Measured by an unattainable standard created by an industry designed to make me feel less than so I will spend more and more and more to make myself feel better=worse. If I’m constantly looking down at a number on a scale then I can’t look around me at all the real issues, joy, discussions, connection, life! Most of which are unrelated to the size of my thighs.

We have become so concerned with the should be size of women, the way those sizes make us feel that people have lost their scruples. The implication that what my body looks like is more distracting than what your thoughts are about my body is backwards. It makes me want to walk around clothes-less and really give people something to think about. 

In recent years the whisper that used to say drop pounds has changed. It’s no coincidence that my daughter also breached the teenage years. Asking new questions brought a surprising self awareness. Needing to have better answers for her why’s brought much better questions to mind. What if you are missing out on life while you are searching for a more palatable size/version of you? Who’s mold are you trying to fit into? How do you want to FEEL?  If the answers to any of those questions included a horse jockey or one of those cave explorers that has to fit into teeny dark crevasses or the Kardashian version of reality then maybe the scale does need to be considered. I do not participate in any kind of derbies, you couldn’t pay me to explore dark crevasses and as for the Kardashians…I wish them well.

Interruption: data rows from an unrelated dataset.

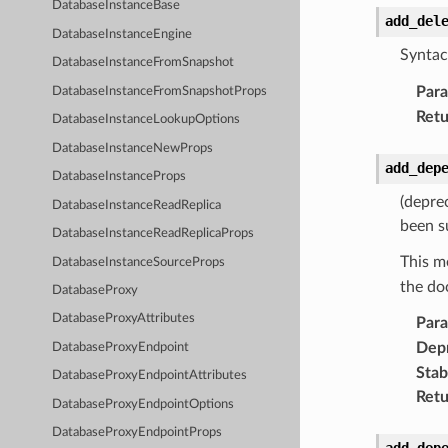
DatabaseInstanceBase
add_del
DatabaseInstanceEngine
Syntac
DatabaseInstanceFromSnapshot
Par
DatabaseInstanceFromSnapshotProps
Retu
DatabaseInstanceLookupOptions
DatabaseInstanceNewProps
add_dep
DatabaseInstanceProps
(depre
DatabaseInstanceReadReplica
been s
DatabaseInstanceReadReplicaProps
This m
DatabaseInstanceSourceProps
the do
DatabaseProxy
DatabaseProxyAttributes
Par
Dep
DatabaseProxyEndpoint
Stabi
DatabaseProxyEndpointAttributes
Retu
DatabaseProxyEndpointOptions
DatabaseProxyEndpointProps
add_dep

This newfound understanding prompted me to work on skills that take me out of a body shaped shame spiral and back to reality. Last month I was feeling ways about my striped, 3×40 weeks deflated after pregnancy tummy. I stopped myself. NOPE! Not today! Then thanked my body for what it has carried and given me. 

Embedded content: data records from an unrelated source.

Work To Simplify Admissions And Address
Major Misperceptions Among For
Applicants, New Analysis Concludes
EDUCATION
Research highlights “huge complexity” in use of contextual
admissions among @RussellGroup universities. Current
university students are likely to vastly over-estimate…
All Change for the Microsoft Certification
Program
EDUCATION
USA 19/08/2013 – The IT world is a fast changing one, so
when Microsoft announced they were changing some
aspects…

Recently, while trying to decide if I was going to show my legs at an event I flipped the script and asked myself if I saw someone else wearing that particular outfit how would I respond? Without thinking twice about the smoothness of their legs or the size on their tags I would have said “You look soooo cute.” I strapped on that outfit and had a great night. 

All things from content consumed online to the thoughts I entertain during stressful/joyful/menstrual times of the month are now gleaned to support what is true about me rather than what THEY tell me should be valued. Speaking kindly to/about myself, especially out loud has become non negotiable. Number 1, my children are watching, listening, learning. Number 2, How can I require outside approval for a vibrance and health that is inside of me? Number 3, nobody gets to talk ugly to me….not even me. 

I would love to be able to say that this weighty process is completely sorted. There is a list of shame that wants to attach itself to this part of my life. The temptation to allow my value to bend and flex with the circumference of my waist is something that can swallow me up if I let it. Thankfully, shoving my beloved body into a mold that was never meant to fit me is no longer an option. Health is now measured by how well I sleep, how settled my brain is, and how bright my body feels after a meal. With much work and self reflection I am finding my way back to feeling satisfied and content with being built strong.